Find each line of the material below in which the word "abnor" occurs, and return it.

::: Record set

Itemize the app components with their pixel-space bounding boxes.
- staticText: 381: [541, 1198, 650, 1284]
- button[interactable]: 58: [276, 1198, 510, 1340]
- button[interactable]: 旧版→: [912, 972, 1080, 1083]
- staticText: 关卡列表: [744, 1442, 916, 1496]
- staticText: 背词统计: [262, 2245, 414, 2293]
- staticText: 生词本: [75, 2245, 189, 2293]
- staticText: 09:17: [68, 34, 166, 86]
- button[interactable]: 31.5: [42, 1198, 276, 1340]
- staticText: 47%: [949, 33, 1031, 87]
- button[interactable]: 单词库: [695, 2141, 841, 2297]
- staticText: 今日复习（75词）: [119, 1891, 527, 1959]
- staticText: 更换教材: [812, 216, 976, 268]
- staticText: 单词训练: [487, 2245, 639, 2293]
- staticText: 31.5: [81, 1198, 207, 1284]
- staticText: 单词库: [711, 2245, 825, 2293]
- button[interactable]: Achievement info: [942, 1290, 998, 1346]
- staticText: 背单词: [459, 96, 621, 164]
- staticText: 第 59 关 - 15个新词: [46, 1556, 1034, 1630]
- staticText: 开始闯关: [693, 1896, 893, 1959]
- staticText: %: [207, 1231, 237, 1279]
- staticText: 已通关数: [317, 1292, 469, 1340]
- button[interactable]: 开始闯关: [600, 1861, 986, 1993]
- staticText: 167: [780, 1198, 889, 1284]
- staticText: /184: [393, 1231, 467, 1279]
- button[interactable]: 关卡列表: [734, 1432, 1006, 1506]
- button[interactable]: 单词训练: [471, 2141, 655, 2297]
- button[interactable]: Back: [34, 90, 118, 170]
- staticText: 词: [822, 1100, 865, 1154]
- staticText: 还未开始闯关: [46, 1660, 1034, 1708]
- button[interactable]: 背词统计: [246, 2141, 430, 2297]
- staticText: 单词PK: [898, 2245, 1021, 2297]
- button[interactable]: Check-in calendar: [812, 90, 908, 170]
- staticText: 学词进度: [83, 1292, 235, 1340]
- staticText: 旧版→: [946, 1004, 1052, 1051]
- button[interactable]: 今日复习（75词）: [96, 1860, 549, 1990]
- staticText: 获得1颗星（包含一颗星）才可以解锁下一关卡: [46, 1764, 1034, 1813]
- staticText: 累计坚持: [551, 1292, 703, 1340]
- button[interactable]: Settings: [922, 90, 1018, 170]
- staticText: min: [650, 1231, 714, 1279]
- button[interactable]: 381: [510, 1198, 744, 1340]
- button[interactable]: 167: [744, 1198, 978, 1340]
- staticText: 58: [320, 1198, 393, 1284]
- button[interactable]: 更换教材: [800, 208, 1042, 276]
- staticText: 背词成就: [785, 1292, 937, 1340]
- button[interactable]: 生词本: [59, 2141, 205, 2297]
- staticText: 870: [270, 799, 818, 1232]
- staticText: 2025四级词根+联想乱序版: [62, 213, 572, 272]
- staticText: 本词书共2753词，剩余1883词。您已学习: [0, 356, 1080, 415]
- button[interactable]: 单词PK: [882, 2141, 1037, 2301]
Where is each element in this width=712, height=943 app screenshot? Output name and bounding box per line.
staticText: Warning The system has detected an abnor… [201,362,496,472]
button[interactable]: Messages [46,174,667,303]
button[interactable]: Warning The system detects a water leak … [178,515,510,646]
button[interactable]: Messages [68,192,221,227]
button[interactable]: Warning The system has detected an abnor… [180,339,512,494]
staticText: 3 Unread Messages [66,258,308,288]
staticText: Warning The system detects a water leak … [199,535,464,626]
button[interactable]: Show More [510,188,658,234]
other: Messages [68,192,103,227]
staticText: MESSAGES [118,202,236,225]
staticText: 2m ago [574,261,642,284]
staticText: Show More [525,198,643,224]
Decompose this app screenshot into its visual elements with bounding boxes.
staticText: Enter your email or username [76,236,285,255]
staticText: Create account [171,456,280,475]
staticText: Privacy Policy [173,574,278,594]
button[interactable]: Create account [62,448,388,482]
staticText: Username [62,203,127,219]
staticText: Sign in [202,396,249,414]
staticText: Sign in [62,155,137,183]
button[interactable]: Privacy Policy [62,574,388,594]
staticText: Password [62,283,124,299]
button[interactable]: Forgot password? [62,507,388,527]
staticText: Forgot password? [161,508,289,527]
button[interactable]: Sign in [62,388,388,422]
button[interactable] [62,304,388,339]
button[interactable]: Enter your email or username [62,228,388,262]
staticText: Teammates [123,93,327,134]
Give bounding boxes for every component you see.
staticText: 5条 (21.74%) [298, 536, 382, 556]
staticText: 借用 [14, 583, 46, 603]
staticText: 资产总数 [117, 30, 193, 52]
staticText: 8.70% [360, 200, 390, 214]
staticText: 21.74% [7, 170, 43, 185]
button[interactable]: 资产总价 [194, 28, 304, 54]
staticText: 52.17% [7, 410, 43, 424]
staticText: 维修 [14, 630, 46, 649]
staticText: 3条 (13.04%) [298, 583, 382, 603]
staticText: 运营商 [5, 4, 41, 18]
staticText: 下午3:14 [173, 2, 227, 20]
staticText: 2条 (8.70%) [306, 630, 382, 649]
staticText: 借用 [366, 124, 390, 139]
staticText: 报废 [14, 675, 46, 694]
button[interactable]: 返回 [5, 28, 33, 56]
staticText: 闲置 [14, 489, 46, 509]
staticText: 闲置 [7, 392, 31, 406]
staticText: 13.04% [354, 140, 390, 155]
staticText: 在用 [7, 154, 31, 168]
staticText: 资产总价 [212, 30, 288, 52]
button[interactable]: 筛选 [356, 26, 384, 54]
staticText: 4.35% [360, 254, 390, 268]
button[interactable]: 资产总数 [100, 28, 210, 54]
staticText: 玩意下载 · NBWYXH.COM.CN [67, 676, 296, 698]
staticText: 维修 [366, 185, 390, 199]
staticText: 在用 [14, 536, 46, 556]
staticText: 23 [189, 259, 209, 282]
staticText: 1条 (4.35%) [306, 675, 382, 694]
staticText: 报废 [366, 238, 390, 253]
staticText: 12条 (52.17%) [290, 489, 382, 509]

::::::

> _Answer section_:
staticText: Warning The system has detected an abnor… [201,362,496,472]
button[interactable]: Warning The system has detected an abnor… [180,339,512,494]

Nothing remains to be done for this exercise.